Activity:
Take the line with "Функциональность" as the first line and the last line of the data as the final one. Write out those lines exactly, and no others.

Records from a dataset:
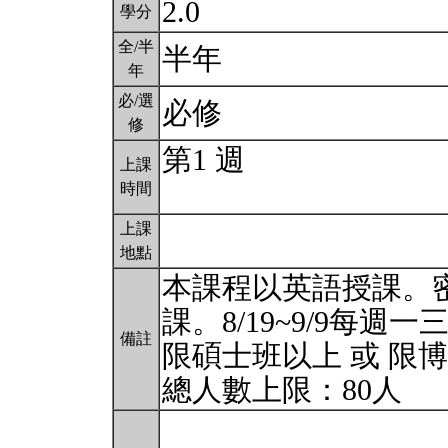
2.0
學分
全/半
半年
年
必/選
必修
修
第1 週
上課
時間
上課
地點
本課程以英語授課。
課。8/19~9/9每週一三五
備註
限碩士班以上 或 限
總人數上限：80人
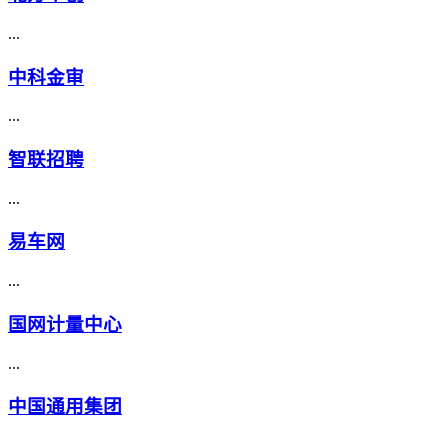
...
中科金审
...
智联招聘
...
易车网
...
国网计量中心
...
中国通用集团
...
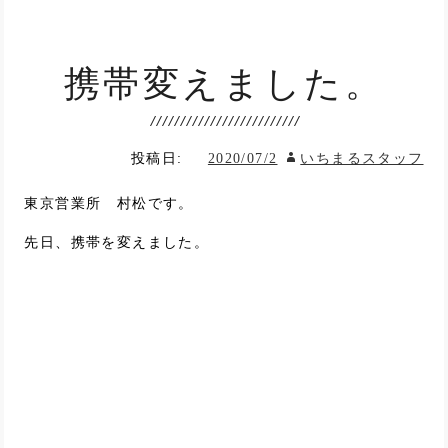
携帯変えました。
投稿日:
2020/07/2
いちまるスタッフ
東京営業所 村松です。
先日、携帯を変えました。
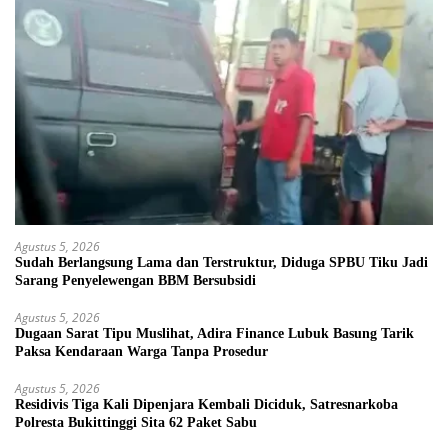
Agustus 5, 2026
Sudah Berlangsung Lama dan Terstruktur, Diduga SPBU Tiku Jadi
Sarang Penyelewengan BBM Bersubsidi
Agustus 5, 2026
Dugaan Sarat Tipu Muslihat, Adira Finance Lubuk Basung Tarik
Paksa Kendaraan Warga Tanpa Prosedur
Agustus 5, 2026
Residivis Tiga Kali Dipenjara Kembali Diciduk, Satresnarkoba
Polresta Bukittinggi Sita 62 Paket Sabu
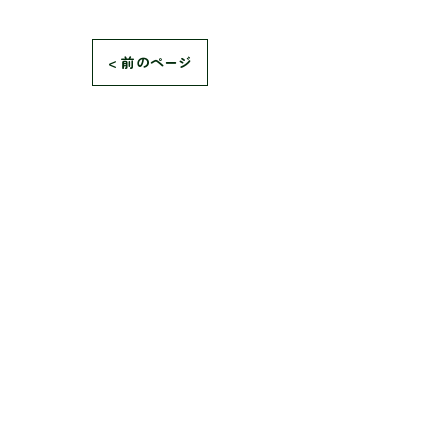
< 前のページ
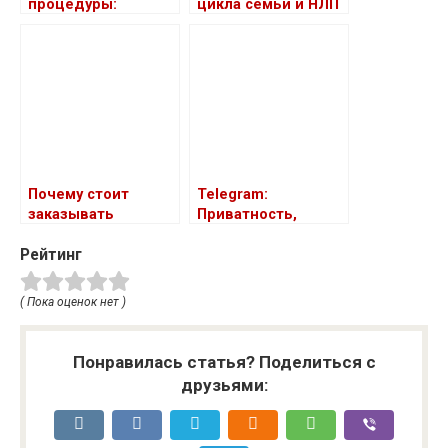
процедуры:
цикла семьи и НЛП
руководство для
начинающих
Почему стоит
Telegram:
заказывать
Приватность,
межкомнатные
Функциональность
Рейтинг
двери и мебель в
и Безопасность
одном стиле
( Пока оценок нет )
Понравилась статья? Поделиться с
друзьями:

Solution below:
Функциональность
Рейтинг
двери и мебель в
и Безопасность
одном стиле
( Пока оценок нет )
Понравилась статья? Поделиться с
друзьями:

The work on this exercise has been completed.